Outro fator de risco, segundo Juliana, encontra-se no aumento do Índice de Infestação Predial, pois a maioria dos casos é de difícil a exploração e fiscalização pelos orgãos competentes nesses lugares. A maioria dos 167 municípios potiguares estão com o índice acima do preconizado pelo Ministério da Saúde que é de até 1%. Juliana afirma que existem municípios que apresentam o índice atual de 30%. Ou seja, a cada 100 imóveis visitados pelo agente de endemias, 30 apresentam focos do Aedes aegypti, mosquito transmissor da dengue.
Juliana ainda informou que 80% dos casos notificados no RN, em 2008, foram concentrados em 20 cidades, conhecidos como municípios prioritários.
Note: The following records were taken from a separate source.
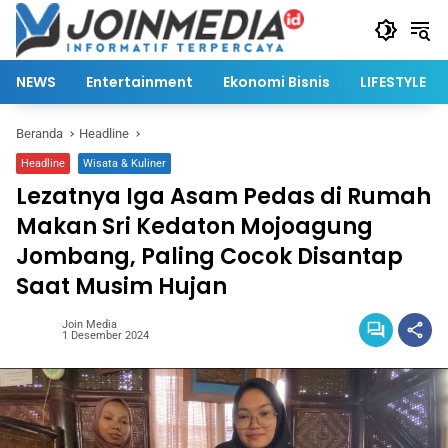
Langsung
ke
konten
NEWS
Entertainment
Ekonomi Bisnis
LIFESTYLE
Beranda
Headline
Headline
Wisata & Kuliner
Lezatnya Iga Asam Pedas di Rumah
Makan Sri Kedaton Mojoagung
Jombang, Paling Cocok Disantap
Saat Musim Hujan
Join Media
1 Desember 2024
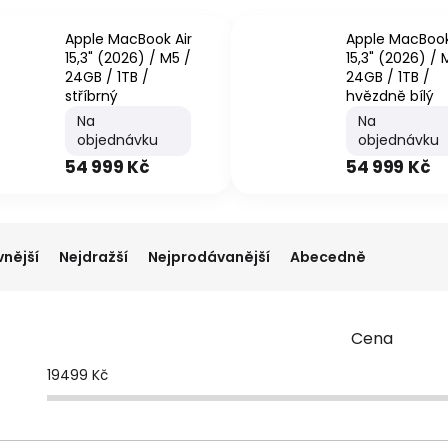
Apple MacBook Air
Apple MacBook
15,3" (2026) / M5 /
15,3" (2026) / 
24GB / 1TB /
24GB / 1TB /
stříbrný
hvězdně bílý
Na
Na
objednávku
objednávku
54 999 Kč
54 999 Kč
vnější
Nejdražší
Nejprodávanější
Abecedně
Cena
19499
Kč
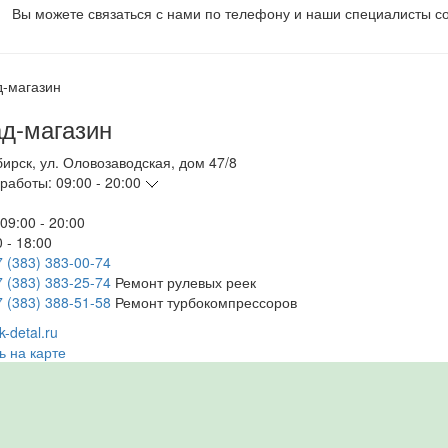
Вы можете связаться с нами по телефону и наши специалисты со
д-магазин
бирск
,
ул. Оловозаводская, дом 47/8
работы:
09:00 - 20:00
09:00 - 20:00
 - 18:00
7 (383) 383-00-74
7 (383) 383-25-74
Ремонт рулевых реек
7 (383) 388-51-58
Ремонт турбокомпрессоров
-detal.ru
ь на карте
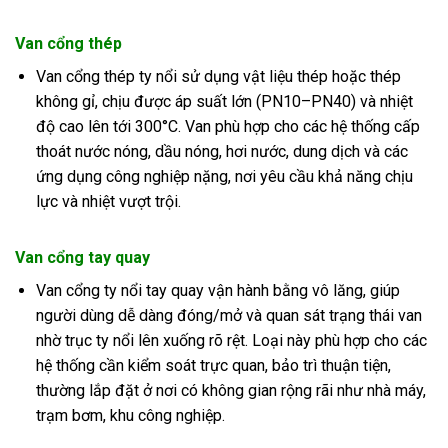
Van cổng thép
Van cổng thép ty nổi sử dụng vật liệu thép hoặc thép
không gỉ, chịu được áp suất lớn (PN10–PN40) và nhiệt
độ cao lên tới 300°C
.
Van phù hợp cho các hệ thống cấp
thoát nước nóng, dầu nóng, hơi nước, dung dịch và các
ứng dụng công nghiệp nặng, nơi yêu cầu khả năng chịu
lực và nhiệt vượt trội.
Van cổng tay quay
Van cổng ty nổi tay quay vận hành bằng vô lăng, giúp
người dùng dễ dàng đóng/mở và quan sát trạng thái van
nhờ trục ty nổi lên xuống rõ rệt
.
Loại này phù hợp cho các
hệ thống cần kiểm soát trực quan, bảo trì thuận tiện,
thường lắp đặt ở nơi có không gian rộng rãi như nhà máy,
trạm bơm, khu công nghiệp.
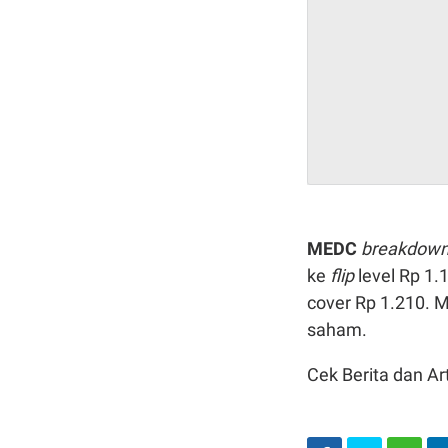
MEDC
breakdown 
ke
flip
level Rp 1
cover Rp 1.210. M
saham.
Cek Berita dan Art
Desde o ano passado essas cidades estão recebendo uma atenção diferenciada por parte da Sesap. A utilização do carro fumacê, o sistema de abastecimento de água e o lixo jogado pela população nas ruas são alguns dos critérios avaliados para tornar um município prioritário.
Em 2008 o RN contabilizou 43.812 casos notificados de dengue. Destes, 417 foram confirmados como dengue clássica, 362 como Febre Hemorrágica da Dengue (FHD) e 12 óbitos. De janeiro a abril deste ano foram notificados 1.683 casos, sendo 22 com suspeita da forma hemorrágica da doença e seis óbitos notificados sem confirmação. Uma redução de 1.360,96% se comparando com o mesmo período do ano passado quando foram notificados 24.588 casos.